Okay, das ist neu. Bislang hat mir keiner gesagt, dass ich da was beantragen muss. Die Krankmeldung muss doch sowieso von meinem Arzt passiert sein, oder? Nein, da müsse ich mich an die ÖGK wenden.

Also schön, Telefonat mit der Gesundheitskasse am nächsten Tag. Wunder, ich hänge gar nicht solange in der Warteschleife! Ich bringe mein Anliegen vor. Dort allerdings scheint man zum ersten Mal von so einem Fall zu hören und mir wird versprochen, ich würde von jemandem, der sich auskennt in einer Stunde zurückgerufen werden.

Was natürlich nicht passiert. Jetzt ist schon abends, aber wenigstens das wird ja wohl online zu erledigen sein. Auf der Homepage der Gesundheitskasse findet sich dazu: Nichts! Lediglich eine Gesundmeldung kann man machen. Also mache ich das. Schau an, da gibts ja sogar eine eMail-Adresse, also schicke ich jetzt denen auch nochmal meine Atteste und bitte sie darum, sich entsprechend dem, was das AMS fordert, darum zu kümmern.

Freitag. Natürlich passiert da nichts bei der ÖGK, die ist ja wie das AMS immer noch sowas wie ein Amt. Ist klar, also warte ich mal bis nach dem Wochenende.

Montag. Hinterhertelefonieren. Bei der ÖGK weiß man nichts von meinem eMail. Ich müsse da auch erst ein Formular ausfüllen. Okay, aber welches? Ja, das müsse man sich bei der ÖGK abholen. Das gibts natürlich nicht online.

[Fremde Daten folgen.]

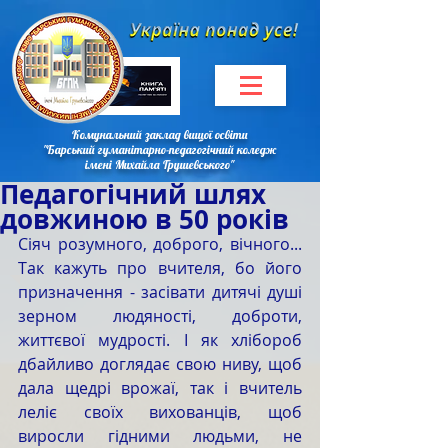
Комунальний заклад вищої освіти
"Барський гуманітарно-педагогічний коледж
імені Михайла Грушевського"
Педагогічний шлях
довжиною в 50 років
Сіяч розумного, доброго, вічного... 
Так кажуть про вчителя, бо його 
призначення - засівати дитячі душі 
зерном людяності, доброти, 
життєвої мудрості. І як хлібороб 
дбайливо доглядає свою ниву, щоб 
дала щедрі врожаї, так і вчитель 
леліє своїх вихованців, щоб 
виросли гідними людьми, не 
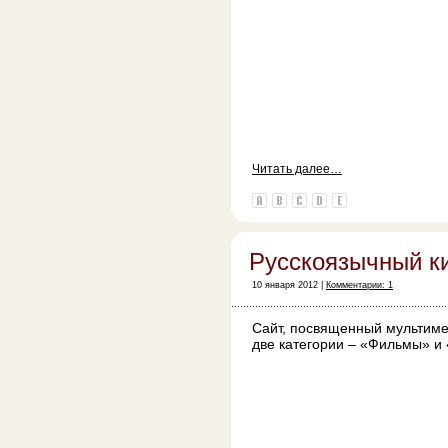
Читать далее…
Русскоязычный ки
10 января 2012 |
Комментарии: 1
Сайт, посвященный мультиме
две категории – «Фильмы» и 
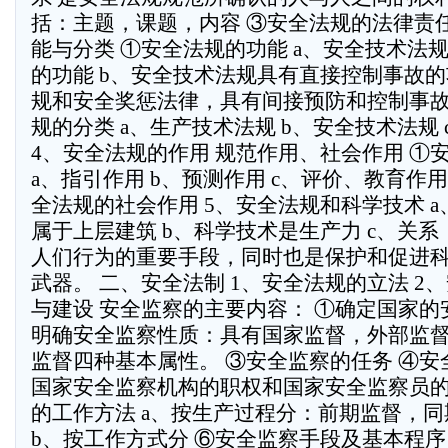
括：主题，课题，内容 ③安全法规的法律责任
能与分类 ①安全法规的功能 a、安全技术法
的功能 b、安全技术法规具有直接控制事故的
规和安全奖惩法律，具有间接预防和控制事故
规的分类 a、生产技术法规 b、安全技术法规
4、安全法规的作用 规范作用、社会作用 ①
a、指引作用 b、预测作用 c、评价、教育作用
全法规的社会作用 5、安全法规和科学技术 
属于上层建筑 b、科学技术是生产力 c、关
人们行为的重要手段，同时也是保护和促进
武器。 二、安全法制 1、安全法规的立法 2
与建设 安全监察的主要内容： ①确定国家的
明确安全监察性质：具有国家监督，外部监
监督四种基本属性。 ③安全监察的任务 ④
国家安全监察机构的职权和国家安全监察员的
的工作方法 a、按生产过程分：前期监督，
b、按工作方式分 ⑥安全监察手段及基本程序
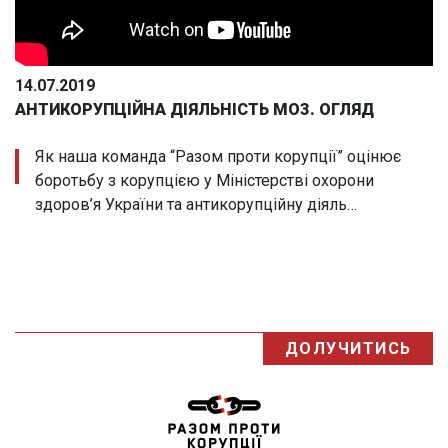
14.07.2019
АНТИКОРУПЦІЙНА ДІЯЛЬНІСТЬ МОЗ. ОГЛЯД
Як наша команда “Разом проти корупції” оцінює
боротьбу з корупцією у Міністерстві охорони
здоров’я України та антикорупційну діяль…
ДОЛУЧИТИСЬ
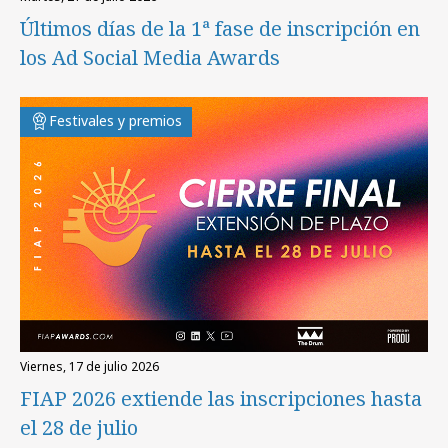
Últimos días de la 1ª fase de inscripción en
los Ad Social Media Awards
Festivales y premios
viernes, 17 de julio 2026
FIAP 2026 extiende las inscripciones hasta
el 28 de julio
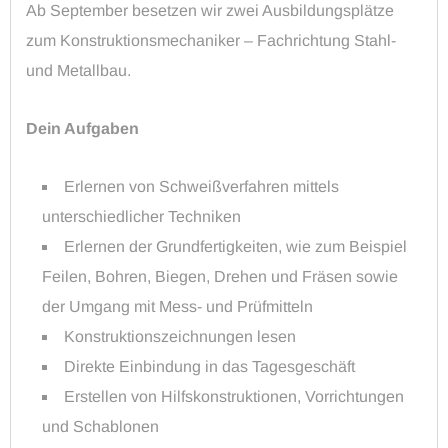
Ab September besetzen wir zwei Ausbildungsplätze
zum Konstruktionsmechaniker – Fachrichtung Stahl-
und Metallbau.
Dein Aufgaben
Erlernen von Schweißverfahren mittels
unterschiedlicher Techniken
Erlernen der Grundfertigkeiten, wie zum Beispiel
Feilen, Bohren, Biegen, Drehen und Fräsen sowie
der Umgang mit Mess- und Prüfmitteln
Konstruktionszeichnungen lesen
Direkte Einbindung in das Tagesgeschäft
Erstellen von Hilfskonstruktionen, Vorrichtungen
und Schablonen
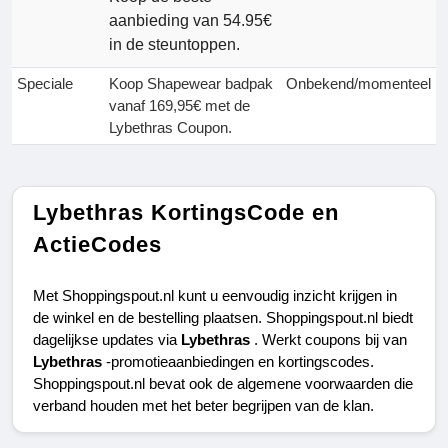
aanbieding van 54.95€
in de steuntoppen.
Speciale
Koop Shapewear badpak
Onbekend/momenteel
vanaf 169,95€ met de
Lybethras Coupon.
Lybethras KortingsCode en
ActieCodes
Met Shoppingspout.nl kunt u eenvoudig inzicht krijgen in 
de winkel en de bestelling plaatsen. Shoppingspout.nl biedt 
dagelijkse updates via 
Lybethras 
. Werkt coupons bij van 
Lybethras 
-promotieaanbiedingen en kortingscodes. 
Shoppingspout.nl bevat ook de algemene voorwaarden die 
verband houden met het beter begrijpen van de klan.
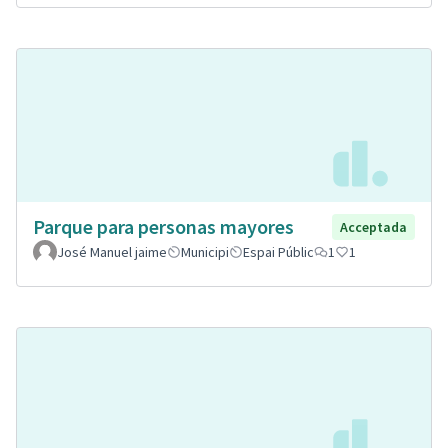
Parque para personas mayores
Acceptada
José Manuel jaime
Municipi
Espai Públic
1
1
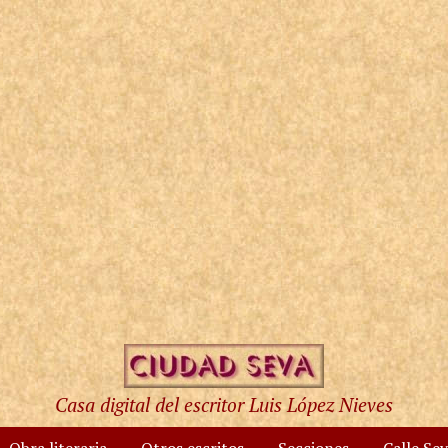
Casa digital del escritor Luis López Nieves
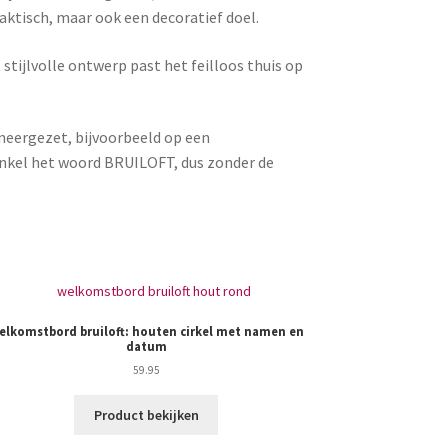
raktisch, maar ook een decoratief doel.
stijlvolle ontwerp past het feilloos thuis op
 neergezet, bijvoorbeeld op een
nkel het woord BRUILOFT, dus zonder de
elkomstbord bruiloft: houten cirkel met namen en
Bedankje
datum
59.95
Product bekijken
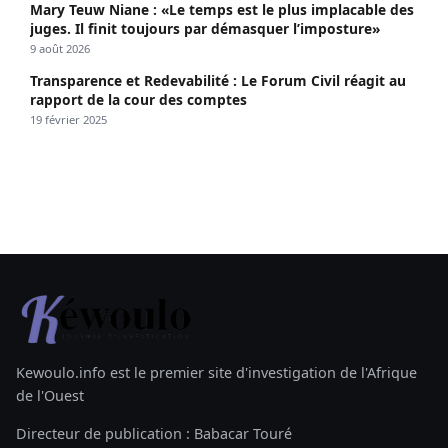
Mary Teuw Niane : «Le temps est le plus implacable des
juges. Il finit toujours par démasquer l’imposture»
9 août 2026
Transparence et Redevabilité : Le Forum Civil réagit au
rapport de la cour des comptes
19 février 2025
Kewoulo.info est le premier site d'investigation de l'Afrique
de l'Ouest
Directeur de publication : Babacar Touré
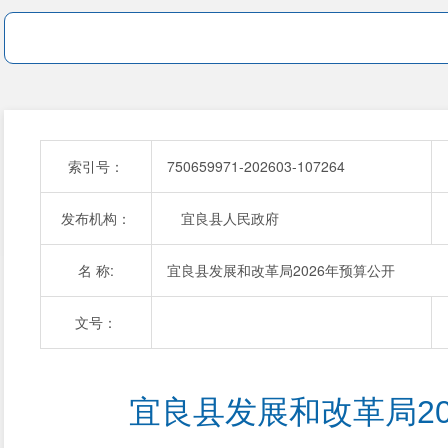
索引号：
750659971-202603-107264
发布机构：
宜良县人民政府
名 称:
宜良县发展和改革局2026年预算公开
文号：
宜良县发展和改革局20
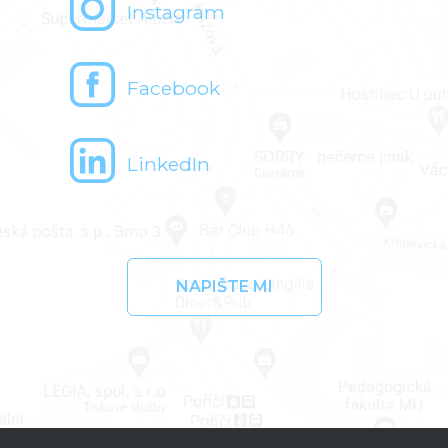
Instagram
Facebook
LinkedIn
NAPIŠTE MI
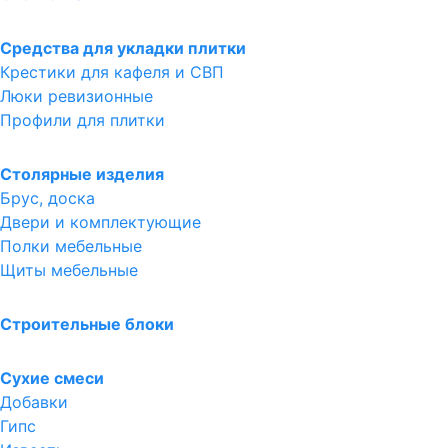
Средства для укладки плитки
Крестики для кафеля и СВП
Люки ревизионные
Профили для плитки
Столярные изделия
Брус, доска
Двери и комплектующие
Полки мебельные
Щиты мебельные
Строительные блоки
Сухие смеси
Добавки
Гипс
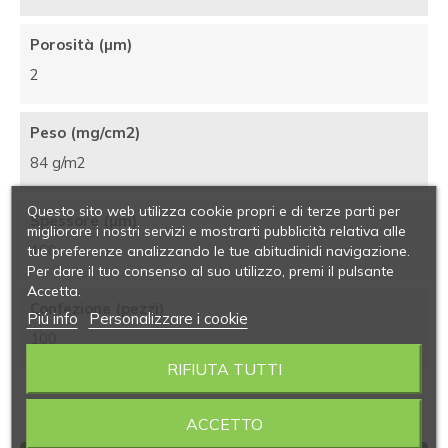
Porosità (µm)
2
Peso (mg/cm2)
84 g/m2
Questo sito web utilizza cookie propri e di terze parti per
Spessore (µm)
migliorare i nostri servizi e mostrarti pubblicità relativa alle
160
tue preferenze analizzando le tue abitudinidi navigazione.
Per dare il tuo consenso al suo utilizzo, premi il pulsante
Accetta.
Confezione (pezzi)
Piú info
Personalizzare i cookie
100
RIFIUTA TUTTI
ACCETTO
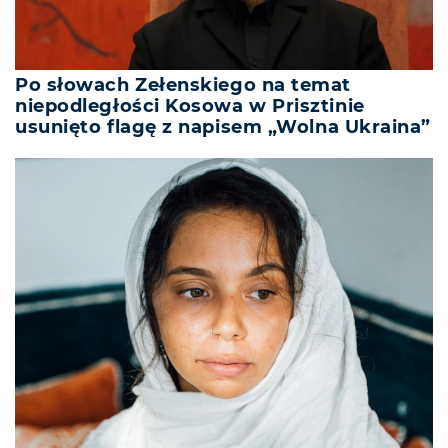
Po słowach Zełenskiego na temat
niepodległości Kosowa w Prisztinie
usunięto flagę z napisem „Wolna Ukraina”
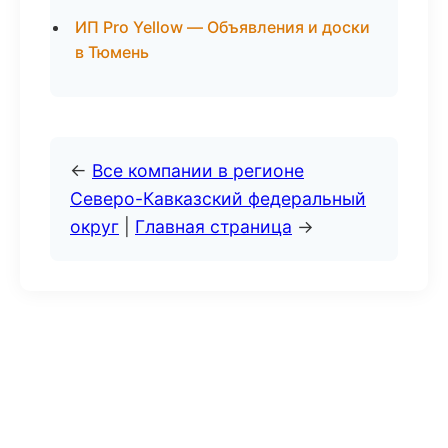
ИП Pro Yellow — Объявления и доски
в Тюмень
←
Все компании в регионе
Северо-Кавказский федеральный
округ
|
Главная страница
→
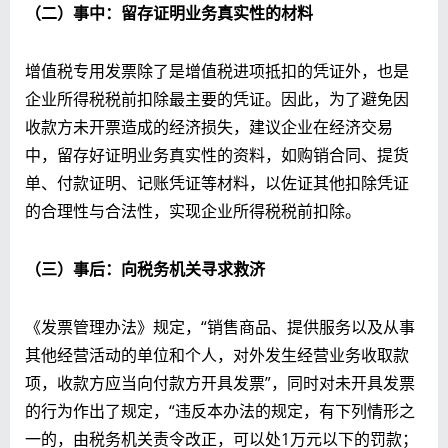
（二）事中：留存证明业务真实性的材料
增值税专用发票除了是增值税进项抵扣的凭证外，也是
企业所得税税前扣除最主要的凭证。因此，为了避免因
收款方未开票造成的经济损失，建议企业在经济交易
中，留存好证明业务真实性的资料，如购销合同、提货
单、付款证明、记账凭证等材料，以佐证其他扣除凭证
的合理性与合法性，实现企业所得税税前扣除。
（三）事后：向税务机关寻求救济
《发票管理办法》规定，“销售商品、提供服务以及从事
其他经营活动的单位和个人，对外发生经营业务收取款
项，收款方应当向付款方开具发票”，同时对未开具发票
的行为作出了规定，“违反本办法的规定，有下列情形之
一的，由税务机关责令改正，可以处1万元以下的罚款；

Dienstag. Vormittags hin zur ÖGK. Dort hat man natürlich keine Ahnung, was für ein Formular ich da bräuchte. Nach längerer Debatte kann man das Formular doch eruieren, aber das liege gar nicht auf. Das habe man nur digital, das müsse man erst ausdrucken. Schön. Ich fülle das Ding händisch aus und will es abgeben. Nein, das geht nicht, das müsse erst das AMS bestätigen und abstempeln. Was sich natürlich nimmer am selben Tag ausgeht, weil ich nachmittags ein Vorstellungsgespräch habe. Natürlich eines, das wiedermal zu nichts führt. War von vornherein klar, weil nicht meiner Qualifikation entsprechend, aber wäre ich nicht hingegangen, hätte das AMS mich wieder für unkooperativ erklärt.

Mittwoch. Stempel vom AMS holen. Gestempeltes Formular bei der ÖGK abgeben.

Eine Woche darauf die erlösende Mitteilung vom AMS, dass ich jetzt wieder meine Bezüge bekomme. Mittlerweile sitze ich in einem Fortbildungskurs, wo man mir erklärt, was ein PC ist und wie man eine Maus bedient.

Franz von Rodaroda


Anmerkung: Eine leider wahre Geschichte. Verfasser der Redaktion namentlich bekannt. Die schriftlichen Mitteilungen des AMS sind belegbar.